**Required work:** Only the lines from the one with "og legg inn bestillingen der." through the end of the material, both ends included, should be retyped exactly.

**Task material:**
■ ■ ■ ■ ■ ■ ■
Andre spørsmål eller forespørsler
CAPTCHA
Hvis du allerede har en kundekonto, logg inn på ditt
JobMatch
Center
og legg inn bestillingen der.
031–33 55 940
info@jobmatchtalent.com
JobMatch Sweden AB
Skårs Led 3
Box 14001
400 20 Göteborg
■ ■ ■ ■ ■ ■ ■
**Written reply:**
og legg inn bestillingen der.
031–33 55 940
info@jobmatchtalent.com
JobMatch Sweden AB
Skårs Led 3
Box 14001
400 20 Göteborg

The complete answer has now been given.